Unfortunately, the people on the receiving end of those assurances aren’t always convinced.
Last week’s “postponement” of a state visit to Washington by Brazilian President Dilma Rousseff is just the latest reminder: suspicions of American intentions run deep, no matter how insistently we try to dispel them. For anyone on the alert for neo-imperial plots, Edward Snowden’s revelations of NSA surveillance activities in Brazil confirmed every fear of Yankees being up to no good. While Rousseff herself may have hoped to salvage the visit, the reaction at home would have made going forward an act of audacious political folly, whatever the strategic arguments for or against.
On the face of it, the two vibrant continental-sized republics of Brazil and the United States have much in common: a legacy of immigration, racial diversity, agricultural prowess, a popular culture venerated around the world. But the cancellation and disappointment feel all too familiar. Every American administration identifies Brazil as an obvious candidate for improved relations before a rockier reality sets in.

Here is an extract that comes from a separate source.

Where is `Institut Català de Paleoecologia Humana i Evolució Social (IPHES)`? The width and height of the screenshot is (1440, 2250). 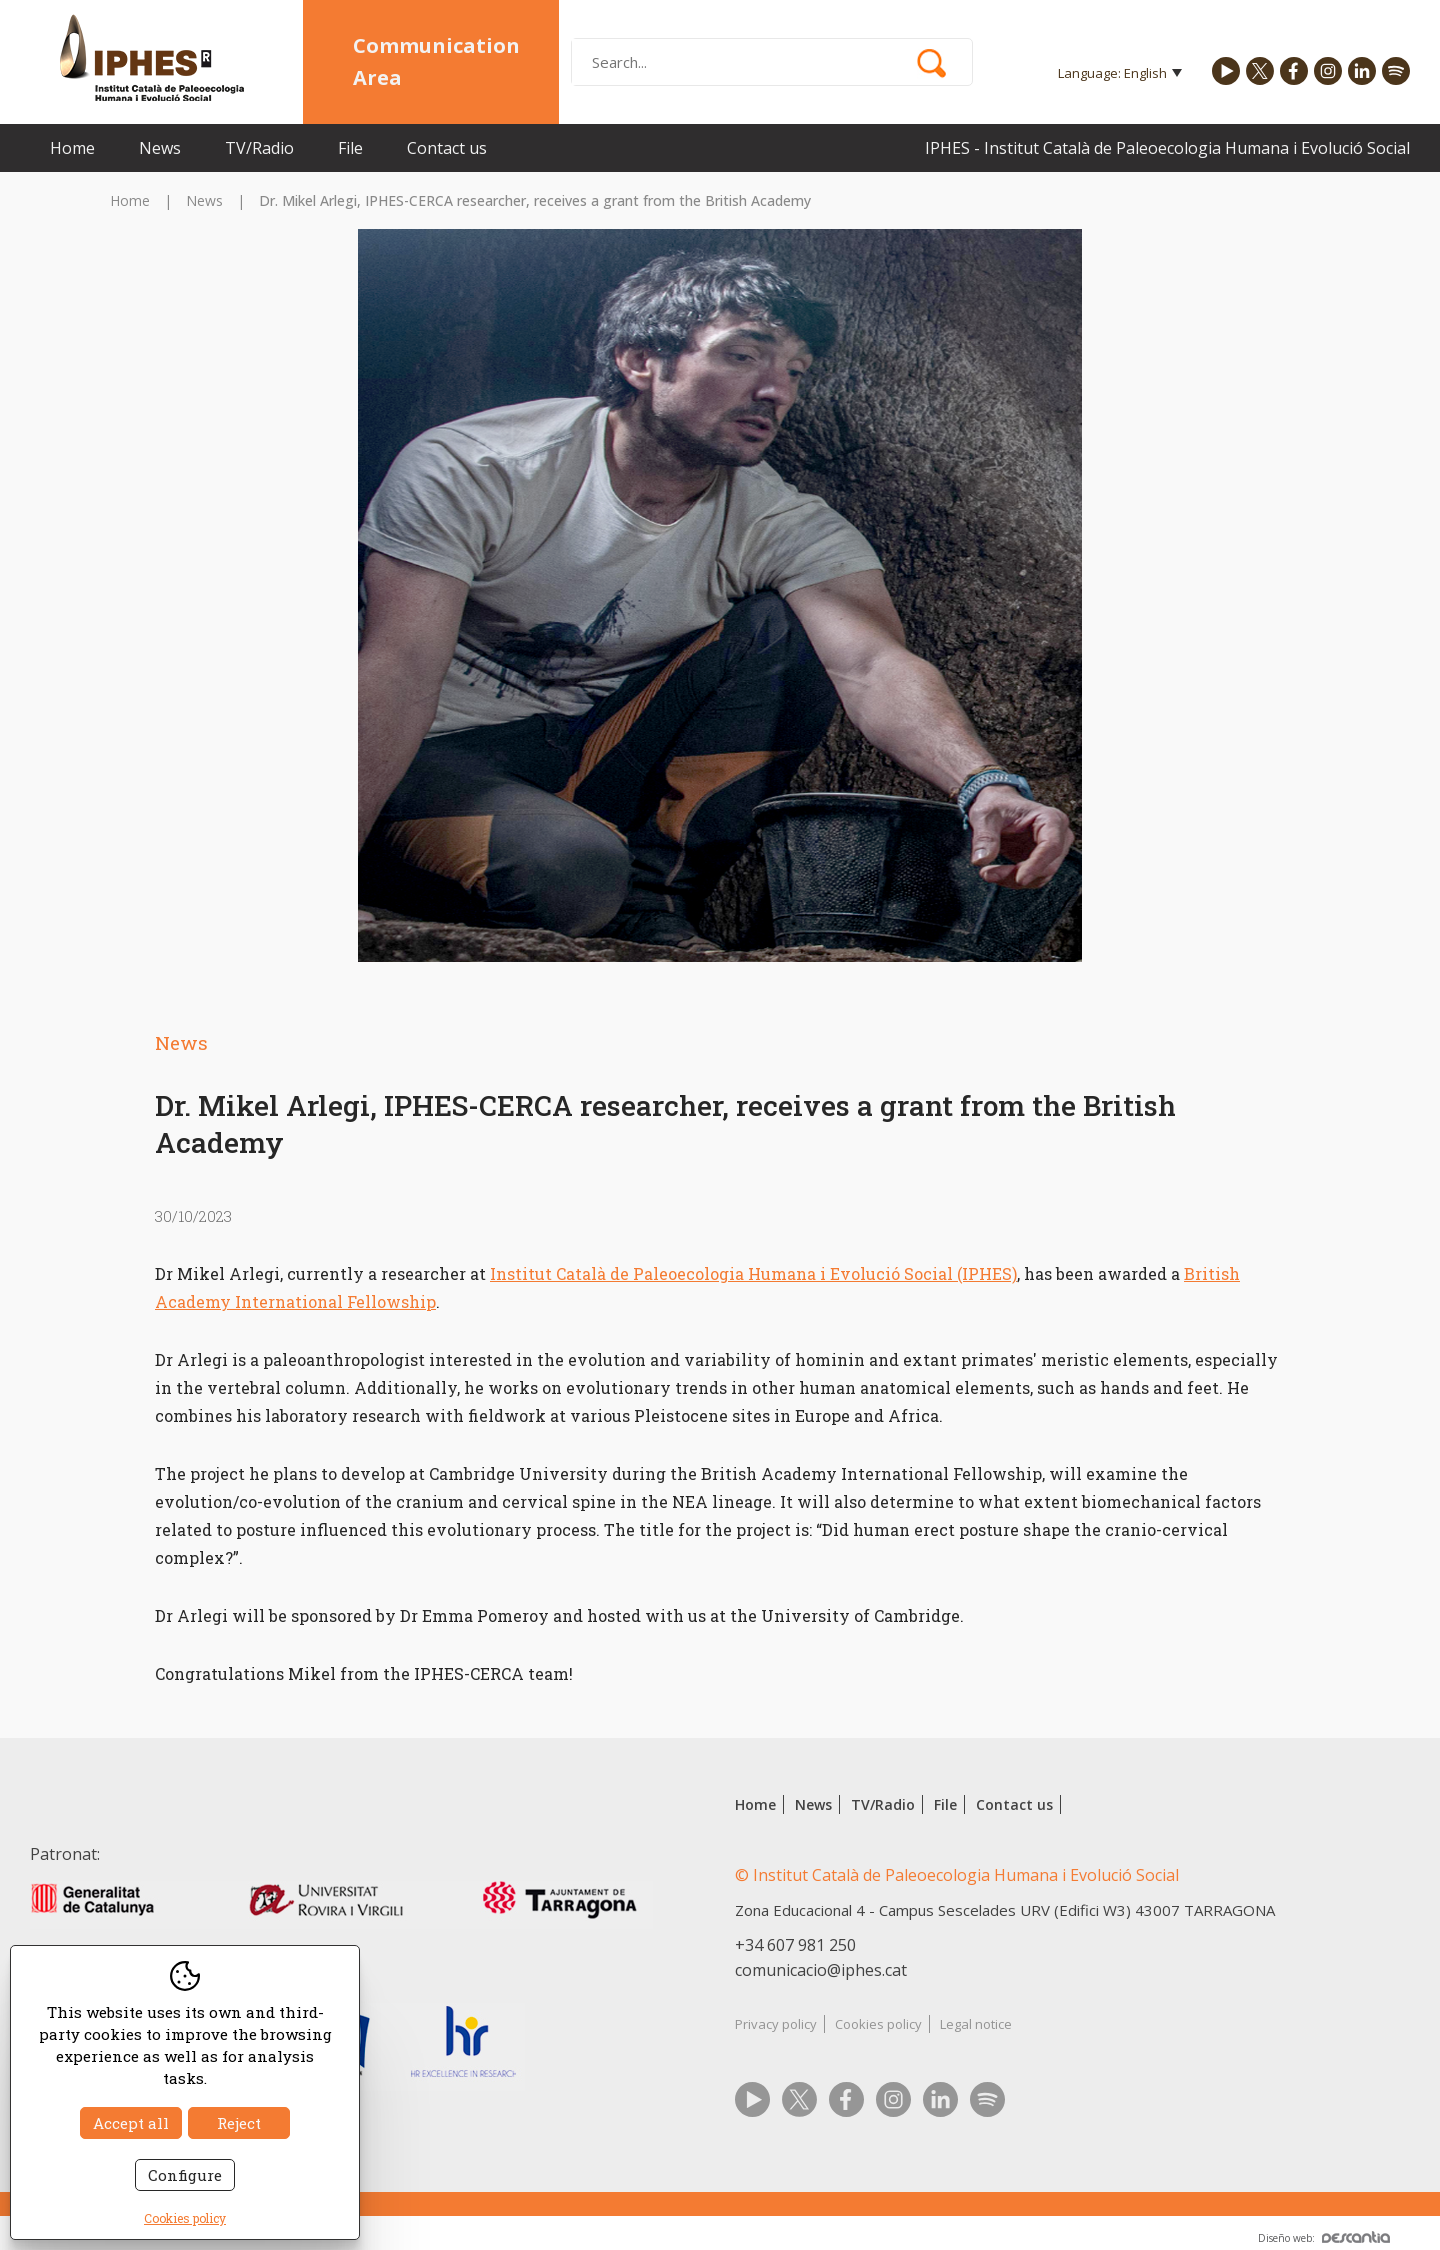 Institut Català de Paleoecologia Humana i Evolució Social (IPHES) is located at coordinates (753, 1273).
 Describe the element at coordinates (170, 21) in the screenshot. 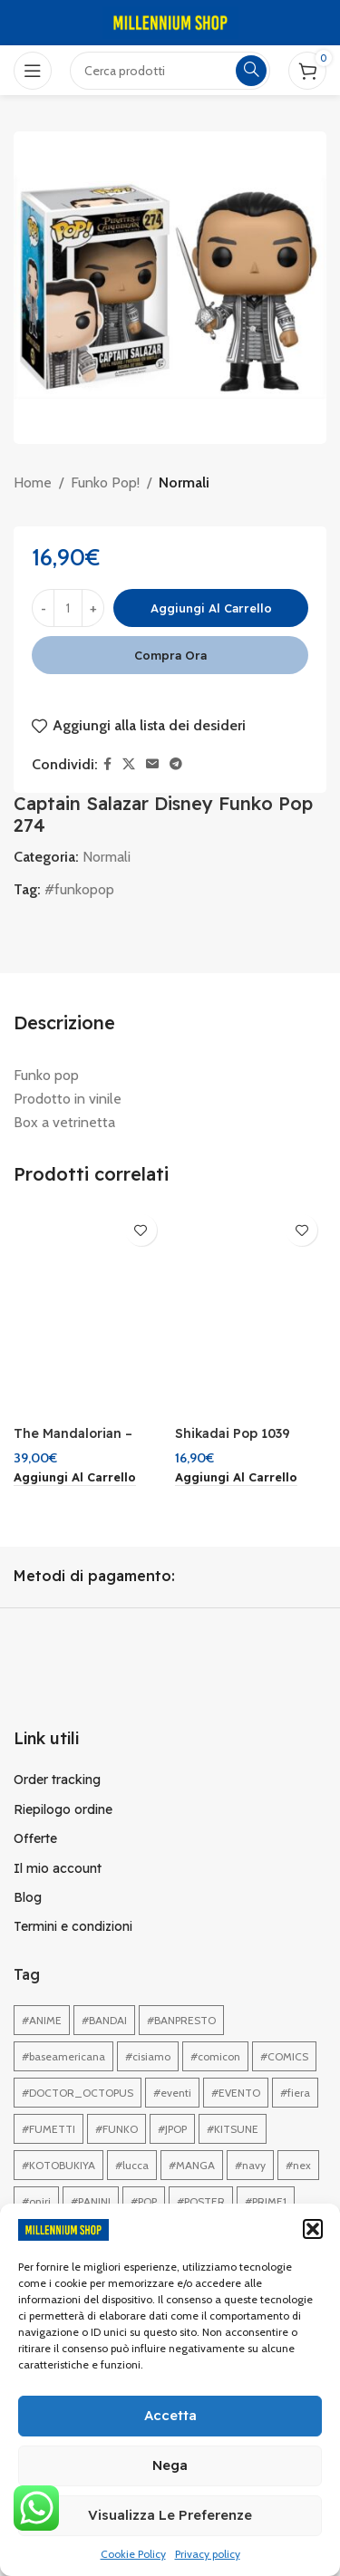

As document after salacious document created a stir this month, Washington insisted that Brazilians had nothing to fear from NSA activity. Yet most Brazilians had a hard time seeing how eavesdropping on the conversations of presidential advisers or hacking into supercomputers at Petrobras, the state oil company, had helped “not only to protect our nation but protect other people in the world, including Brazilians,” as John Kerry asserted in Brasilia.
Neither a subsequent meeting between the Brazilian foreign minister and National Security Adviser Susan Rice nor a pair of conversations between the two presidents was enough to sooth Brazilian indignation. “I want to know everything they have regarding Brazil,” Dilma said. “The word ‘everything’ is very comprehensive. It means all. Every bit. In English, ‘everything.’” The White House expressed “understanding” and “regret” over Brazil’s concerns. But there was no chance that Obama would order a major change to the way the U.S. intelligence community does business just to keep the visit on the schedule.

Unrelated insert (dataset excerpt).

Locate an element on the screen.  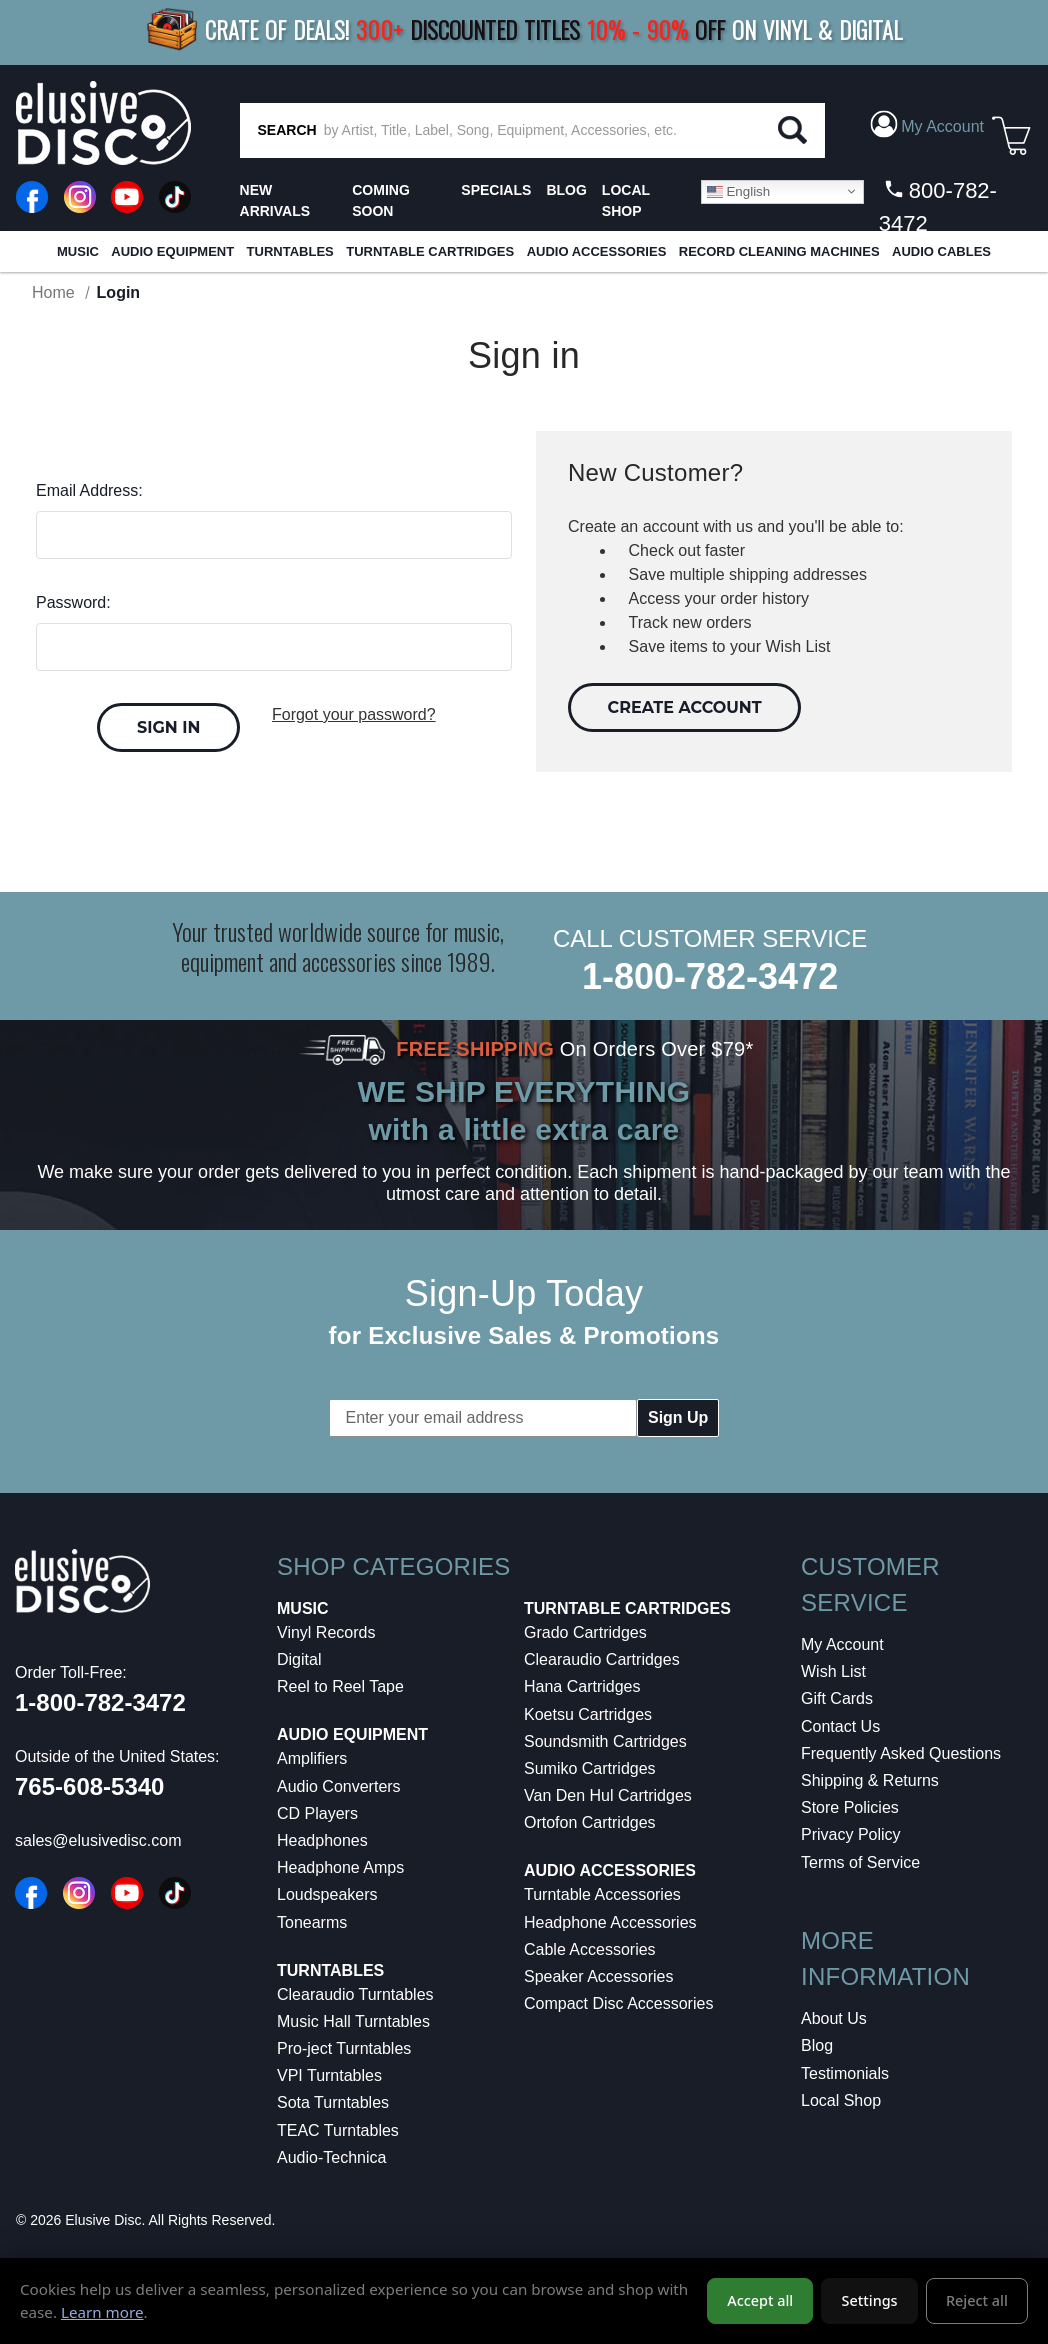 Password: is located at coordinates (73, 602).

For many in Washington, the “know everything” condition was preposterous and presumptuous. Skeptics took it as confirmation of their view that Brazil is more interested in grandstanding than in playing a serious global role. In Brazil, meanwhile, former president Luiz Inácio Lula da Silva held up the NSA revelations as proof that “the rich countries are not ready to accept the rise of emerging countries” and accused the United States of “committing a crime against democracy.” Members of Dilma’s party saw in it echoes of Brazil’s dictatorship, which jailed and tortured dissidents (including Dilma herself) and at times enjoyed U.S. backing. Most unsettling of all may have been the snooping into Petrobras: Outlandish fears of foreign plots to steal the country’s resources—oil, minerals, trees in the Amazon—have a remarkably strong hold in Brazil.
None of this changes the fact that for all the friction, Brazil and the United States have a lot to gain from a good relationship—in terms of economic growth, in terms of cultural and educational exchange, in terms of regional and global politics. For Washington, Brazil’s middle class represents an important new market, its oil and biofuels stable sources of energy, its formula of democratic development in a diverse society a model we want to see replicated.
Yet when it comes to capturing that potential, old suspicions prevail. Brazil’s desire for U.S. support for a permanent seat on the U.N. Security Council runs into doubts about Brasilia’s reliability. The United States’ interest in Brazilian markets runs into wariness of foreign competition. The departing American ambassador, Tom Shannon, is one of Washington’s most highly regarded diplomats and has labored valiantly to build mutual trust through a flurry of lower-profile programs; yet he spent much of his first year in Brasilia under the shadow of Manning and WikiLeaks and leaves under the shadow of Snowden and Fantástico.
It may be true that the short-term costs of the cancellation are higher for Brazil than they are for the United States. Still, the persistence of these old suspicions, in Brazil and elsewhere, has unsettling long-term implications. We root for the “emerging democratic powers” because we hope they will become our partners in a post-American world that retains the best characteristics of American-led liberal order.
If not Brazil, if not India, if not South Africa, who will join us in working to sustain it?